Taking an original viewpoint coordinate vector M of 4 × 1 as an example, M = [ x, y, C, D (x, y)] ^T (ii) a T denotes transpose, x is abscissa of M, y is ordinate of M, C denotes constant coefficient, in this embodiment C =1, d (x, y) is depth value of M, the depth value reflects distance of a scene from a camera in an image, and the depth value can be calculated by depth image information:

where Depth (x, y) represents a pixel value at the Depth map (x, y), MAXZ represents a maximum value that is desirable in the Depth map, MAXZ =255 in the present embodiment; z _min And Z _max Respectively, the minimum actual depth and the maximum actual depth, i.e. the closest and farthest distances of the photographic subject to the camera, respectively.

and performing the same operation on the depth image of the right viewpoint to obtain a foreground rendering image and a background rendering image of the right viewpoint.

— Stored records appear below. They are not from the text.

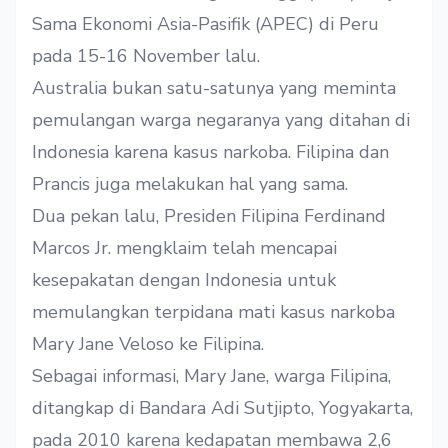
Sama Ekonomi Asia-Pasifik (APEC) di Peru
pada 15-16 November lalu.
Australia bukan satu-satunya yang meminta
pemulangan warga negaranya yang ditahan di
Indonesia karena kasus narkoba. Filipina dan
Prancis juga melakukan hal yang sama.
Dua pekan lalu, Presiden Filipina Ferdinand
Marcos Jr. mengklaim telah mencapai
kesepakatan dengan Indonesia untuk
memulangkan terpidana mati kasus narkoba
Mary Jane Veloso ke Filipina.
Sebagai informasi, Mary Jane, warga Filipina,
ditangkap di Bandara Adi Sutjipto, Yogyakarta,
pada 2010 karena kedapatan membawa 2,6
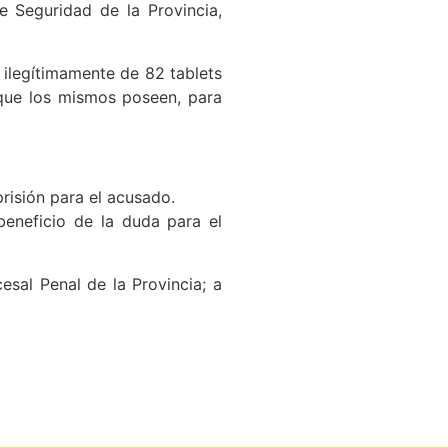
e Seguridad de la Provincia,
 ilegítimamente de 82 tablets
 que los mismos poseen, para
prisión para el acusado.
beneficio de la duda para el
sal Penal de la Provincia; a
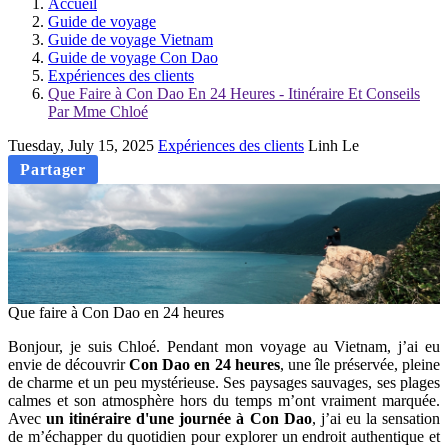
Accueil
Guide de voyage
Guide de voyage Vietnam
Guide de voyage Con Dao
Expériences des clients
Que Faire à Con Dao En 24 Heures - Itinéraire Et Conseils
Par Mme Chloé
Tuesday, July 15, 2025
Expériences des clients
Linh Le
Partager
Que faire à Con Dao en 24 heures
Bonjour, je suis Chloé. Pendant mon voyage au Vietnam, j’ai eu
envie de découvrir
Con Dao en 24 heures
, une île préservée, pleine
de charme et un peu mystérieuse. Ses paysages sauvages, ses plages
calmes et son atmosphère hors du temps m’ont vraiment marquée.
Avec
un itinéraire d'une journée à Con Dao
, j’ai eu la sensation
de m’échapper du quotidien pour explorer un endroit authentique et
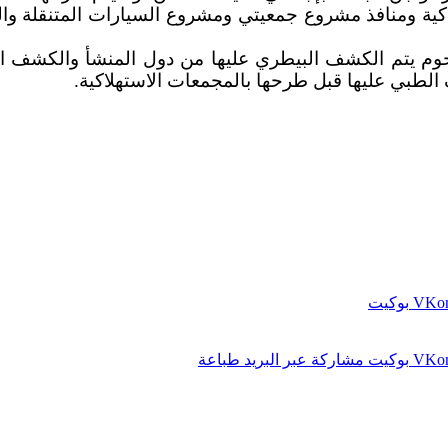
كية ومنافذ مشروع جمعيتي ومشروع السيارات المتنقلة وا
حوم يتم الكشف ‏البيطري عليها من دول المنشأ والكشف الط
 الطبي عليها قبل طرحها بالمجمعات الاستهلاكية.‏
بوكيت
بوكيت
مشاركة عبر البريد
طباعة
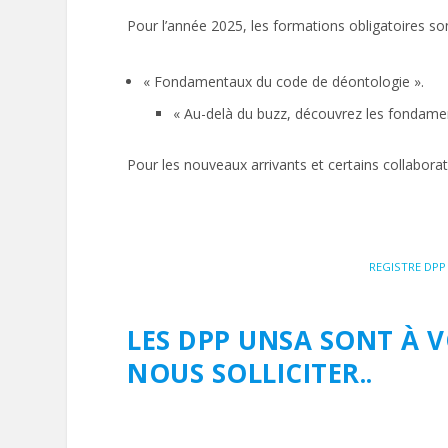
Pour l’année 2025, les formations obligatoires son
« Fondamentaux du code de déontologie ».
« Au-delà du buzz, découvrez les fondament
Pour les nouveaux arrivants et certains collaborat
REGISTRE DPP 
LES DPP UNSA SONT À V
NOUS SOLLICITER.
.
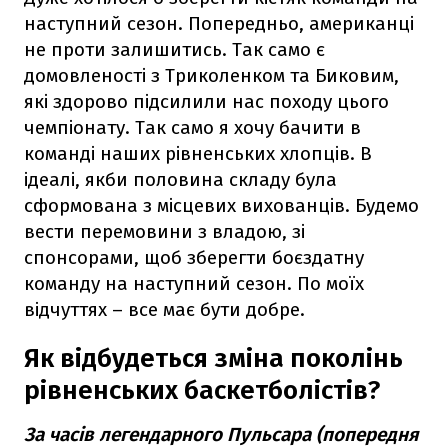
наступний сезон. Попередньо, американці
не проти залишитись. Так само є
домовленості з Триколенком та Биковим,
які здорово підсилили нас походу цього
чемпіонату. Так само я хочу бачити в
команді наших рівненських хлопців. В
ідеалі, якби половина складу була
сформована з місцевих вихованців. Будемо
вести перемовини з владою, зі
спонсорами, щоб зберегти боєздатну
команду на наступний сезон. По моїх
відчуттях – все має бути добре.
Як відбудеться зміна поколінь
рівненських баскетболістів?
За часів легендарного Пульсара (попередня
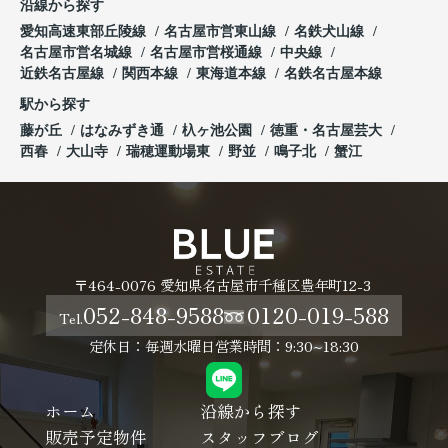
沿線から探す
愛知高速東部丘陵線
名古屋市営東山線
名鉄犬山線
名古屋市営名城線
名古屋市営桜通線
中央線
近鉄名古屋線
関西本線
東海道本線
名鉄名古屋本線
駅から探す
藤が丘
はなみずき通
杁ヶ池公園
徳重・名古屋芸大
西春
大山寺
瑞穂運動場東
野並
鳴子北
蟹江
〒464-0076 愛知県名古屋市千種区豊年町12-3
052-848-9588
0120-019-588
Tel.
定休日：毎週水曜日
営業時間：9:30~18:30
ホーム
沿線から探す
販売予定物件
スタッフブログ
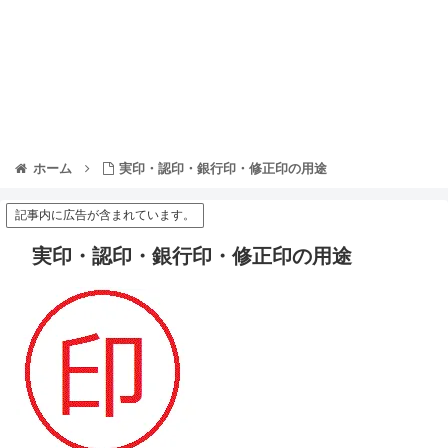
ホーム
実印・認印・銀行印・修正印の用途
記事内に広告が含まれています。
実印・認印・銀行印・修正印の用途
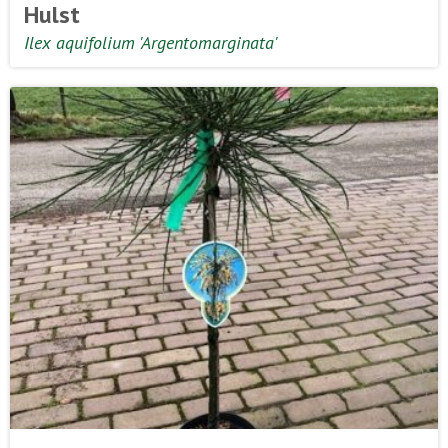
Hulst
Ilex aquifolium 'Argentomarginata'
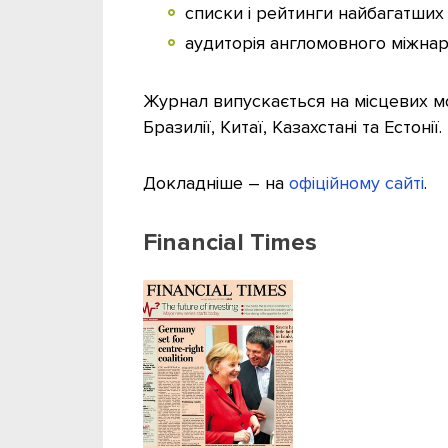
списки і рейтинги найбагатши
аудиторія англомовного міжнар
Журнал випускається на місцевих мовах
Бразилії, Китаї, Казахстані та Естонії.
Докладніше – на
офіційному сайті
.
Financial Times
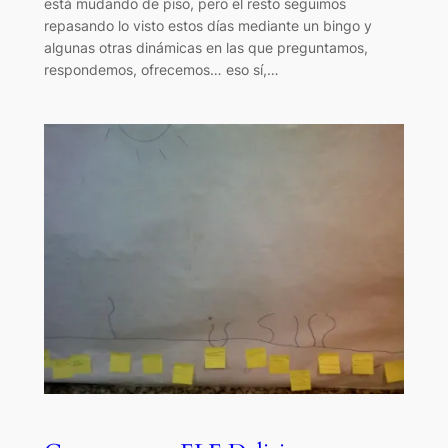
está mudando de piso, pero el resto seguimos
repasando lo visto estos días mediante un bingo y
algunas otras dinámicas en las que preguntamos,
respondemos, ofrecemos… eso sí,…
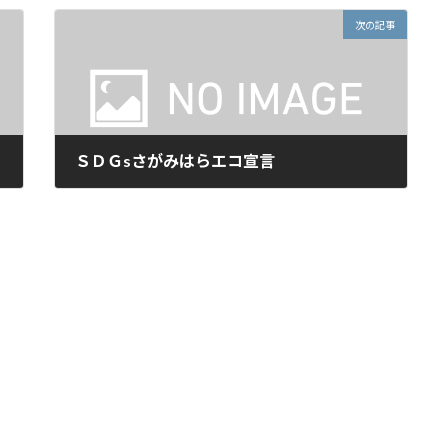
次の記事
ＳＤＧsさがみはらエコ宣言
2024年4月19日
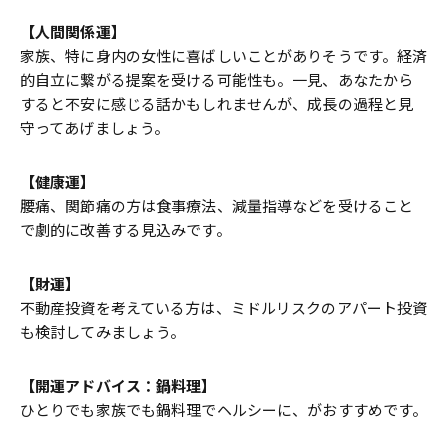
【人間関係運】
家族、特に身内の女性に喜ばしいことがありそうです。経済
的自立に繋がる提案を受ける可能性も。一見、あなたから
すると不安に感じる話かもしれませんが、成長の過程と見
守ってあげましょう。
【健康運】
腰痛、関節痛の方は食事療法、減量指導などを受けること
で劇的に改善する見込みです。
【財運】
不動産投資を考えている方は、ミドルリスクのアパート投資
も検討してみましょう。
【開運アドバイス：
鍋料理】
ひとりでも家族でも鍋料理でヘルシーに、がおすすめです。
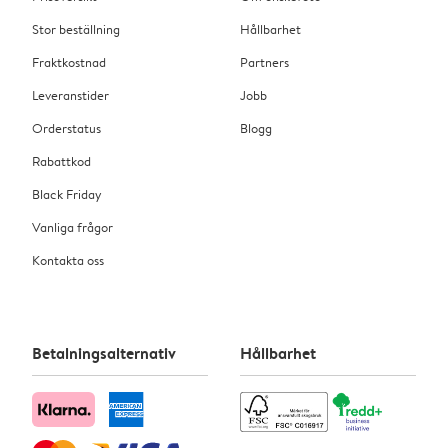
Stor beställning
Hållbarhet
Fraktkostnad
Partners
Leveranstider
Jobb
Orderstatus
Blogg
Rabattkod
Black Friday
Vanliga frågor
Kontakta oss
Betalningsalternativ
Hållbarhet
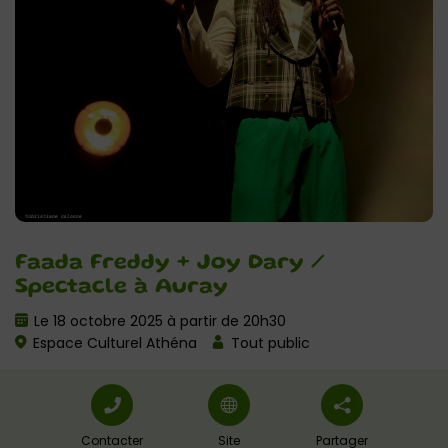
Faada Freddy + Joy Dary /
Spectacle à Auray
Le 18 octobre 2025 à partir de 20h30
Espace Culturel Athéna
Tout public
Contacter
Site
Partager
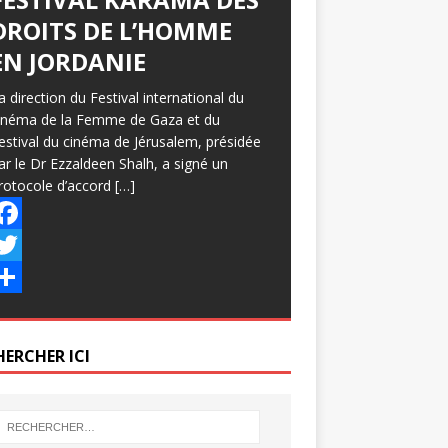
DROITS DE L’HOMME
EN JORDANIE
a direction du Festival international du
inéma de la Femme de Gaza et du
estival du cinéma de Jérusalem, présidée
ar le Dr Ezzaldeen Shalh, a signé un
rotocole d’accord
[…]
w
HERCHER ICI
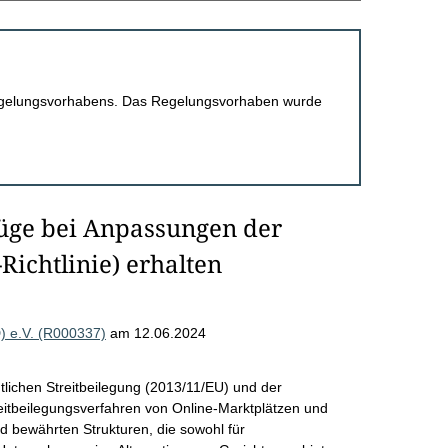
 Regelungsvorhabens. Das Regelungsvorhaben wurde
üge bei Anpassungen der
Richtlinie) erhalten
) e.V. (R000337)
am 12.06.2024
tlichen Streitbeilegung (2013/11/EU) und der
itbeilegungsverfahren von Online-Marktplätzen und
d bewährten Strukturen, die sowohl für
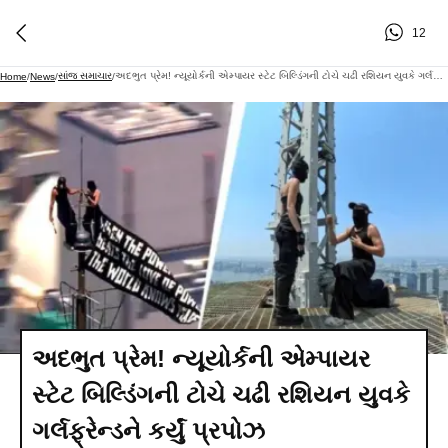
12
સાંજ સમાચાર
અદભુત પ્રેમ! ન્યૂયોર્કની એમ્પાયર સ્ટેટ બિલ્ડિંગની ટોચે ચઢી રશિયન યુવકે ગર્લફ્રેન્ડને કર્યું પ્રપોઝ
Home
/
News
/
/
અદભુત પ્રેમ! ન્યૂયોર્કની એમ્પાયર
સ્ટેટ બિલ્ડિંગની ટોચે ચઢી રશિયન યુવકે
ગર્લફ્રેન્ડને કર્યું પ્રપોઝ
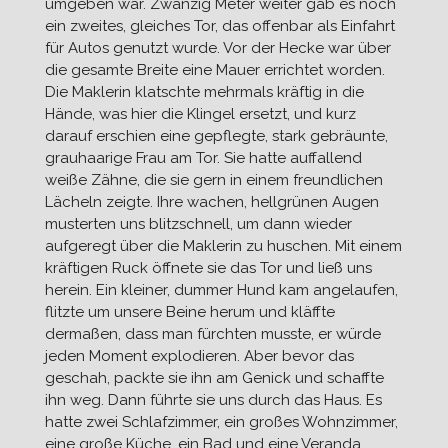
umgeben war. Zwanzig Meter weiter gab es noch
ein zweites, gleiches Tor, das offenbar als Einfahrt
für Autos genutzt wurde. Vor der Hecke war über
die gesamte Breite eine Mauer errichtet worden.
Die Maklerin klatschte mehrmals kräftig in die
Hände, was hier die Klingel ersetzt, und kurz
darauf erschien eine gepflegte, stark gebräunte,
grauhaarige Frau am Tor. Sie hatte auffallend
weiße Zähne, die sie gern in einem freundlichen
Lächeln zeigte. Ihre wachen, hellgrünen Augen
musterten uns blitzschnell, um dann wieder
aufgeregt über die Maklerin zu huschen. Mit einem
kräftigen Ruck öffnete sie das Tor und ließ uns
herein. Ein kleiner, dummer Hund kam angelaufen,
flitzte um unsere Beine herum und kläffte
dermaßen, dass man fürchten musste, er würde
jeden Moment explodieren. Aber bevor das
geschah, packte sie ihn am Genick und schaffte
ihn weg. Dann führte sie uns durch das Haus. Es
hatte zwei Schlafzimmer, ein großes Wohnzimmer,
eine große Küche, ein Bad und eine Veranda,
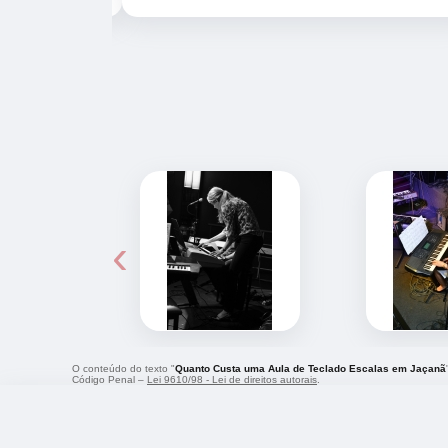
‹
O conteúdo do texto "
Quanto Custa uma Aula de Teclado Escalas em Jaçanã
Código Penal –
Lei 9610/98 - Lei de direitos autorais
.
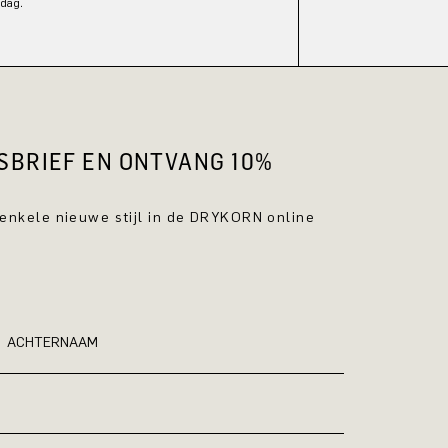
dag.
WSBRIEF EN ONTVANG 10%
 enkele nieuwe stijl in de DRYKORN online
ACHTERNAAM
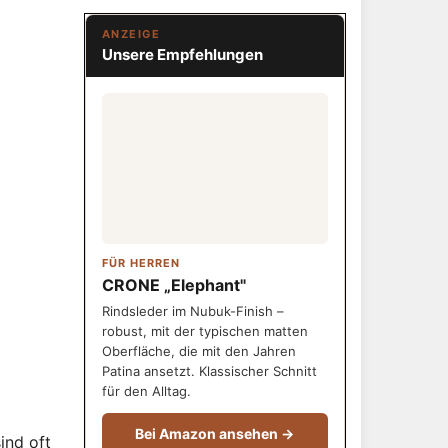
ANZEIGE
Unsere Empfehlungen
FÜR HERREN
CRONE „Elephant"
Rindsleder im Nubuk-Finish –
robust, mit der typischen matten
Oberfläche, die mit den Jahren
Patina ansetzt. Klassischer Schnitt
für den Alltag.
Bei Amazon ansehen →
ind oft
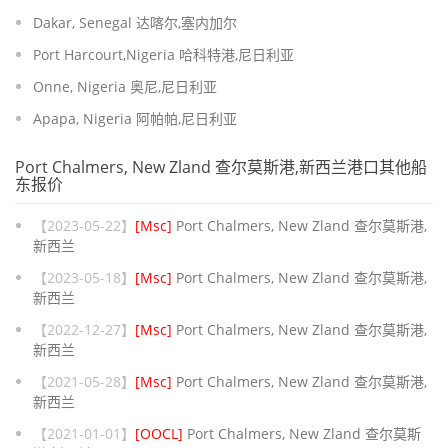
Dakar, Senegal 达喀尔,塞内加尔
Port Harcourt,Nigeria 哈科特港,尼日利亚
Onne, Nigeria 奥尼,尼日利亚
Apapa, Nigeria 阿帕帕,尼日利亚
Port Chalmers, New Zland 查尔莫斯港,新西兰港口其他船
东报价
【2023-05-22】
[Msc]
Port Chalmers, New Zland 查尔莫斯港,
新西兰
【2023-05-18】
[Msc]
Port Chalmers, New Zland 查尔莫斯港,
新西兰
【2022-12-27】
[Msc]
Port Chalmers, New Zland 查尔莫斯港,
新西兰
【2021-05-28】
[Msc]
Port Chalmers, New Zland 查尔莫斯港,
新西兰
【2021-01-01】
[OOCL]
Port Chalmers, New Zland 查尔莫斯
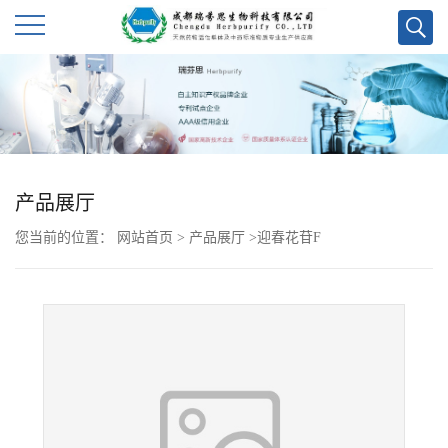
公
司
首
产品展厅
页
您当前的位置：
网站首页
>
产品展厅
>
迎春花苷F
公
司
介
绍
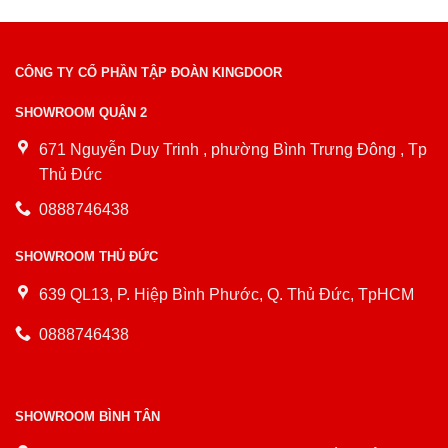
CÔNG TY CỔ PHẦN TẬP ĐOÀN KINGDOOR
SHOWROOM QUẬN 2
671 Nguyễn Duy Trinh , phường Bình Trưng Đông , Tp
Thủ Đức
0888746438
SHOWROOM THỦ ĐỨC
639 QL13, P. Hiệp Bình Phước, Q. Thủ Đức, TpHCM
0888746438
SHOWROOM BÌNH TÂN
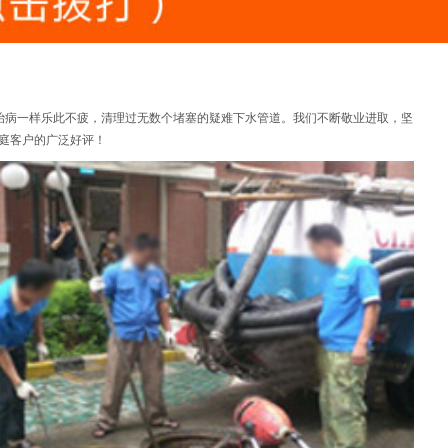
治病一样乐此不疲，清理过无数个堵塞的疑难下水管道。我们不断敬业进取，坚
庭客户的广泛好评！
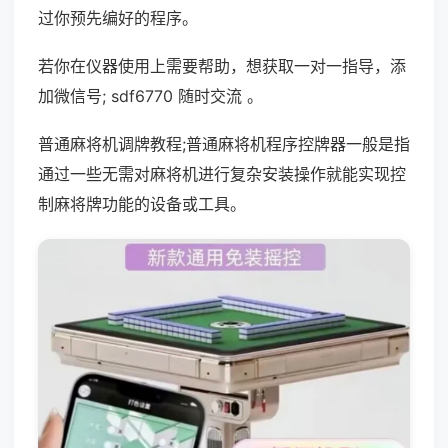
过你预先编好的程序。
若你在仪器使用上需要帮助，想获取一对一指导，添
加微信号; sdf6770 随时交流 。
普通麻将机调牌教程;普通麻将机程序控牌器一般是指
通过一些无需对麻将机进行复杂安装操作就能实现控
制麻将牌功能的设备或工具。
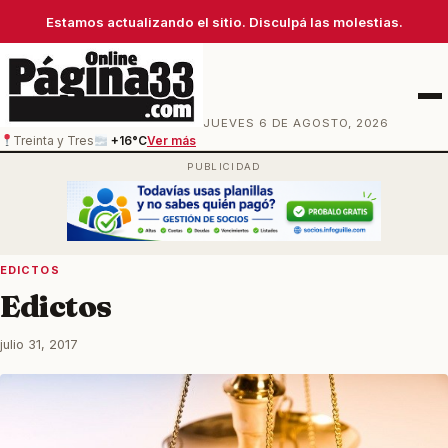
Estamos actualizando el sitio. Disculpá las molestias.
Men
JUEVES 6 DE AGOSTO, 2026
Treinta y Tres
+16°C
Ver más
EDICTOS
Edictos
julio 31, 2017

And (3) fusing the foreground rendering image and the background rendering image of the left viewpoint and the right viewpoint respectively: filling the vacant areas of the foreground drawing image with the background drawing image, wherein the foreground drawing image is a bluebook; obtaining a left viewpoint drawing image and a right viewpoint drawing image; carrying out image fusion on the filled left viewpoint drawing image and right viewpoint drawing image to obtain a virtual viewpoint drawing image, wherein the pixel value I of a pixel point with coordinates (x, y) in the image _blend (x, y) is:

respectively indicating that the left viewpoint and the right viewpoint are not hole areas at coordinates (x, y); I.C. A _L (x, y) and I _R (x, y) respectively represent pixel values of the left viewpoint rendered image and the right viewpoint rendered image at coordinates (x, y);

left viewpoint weight

Right viewpoint weight

R _L And R _R Spatial rotation matrices, T, for the left and right viewpoints, respectively _L And T _R The spatial translation vectors of the left viewpoint and the right viewpoint, respectively.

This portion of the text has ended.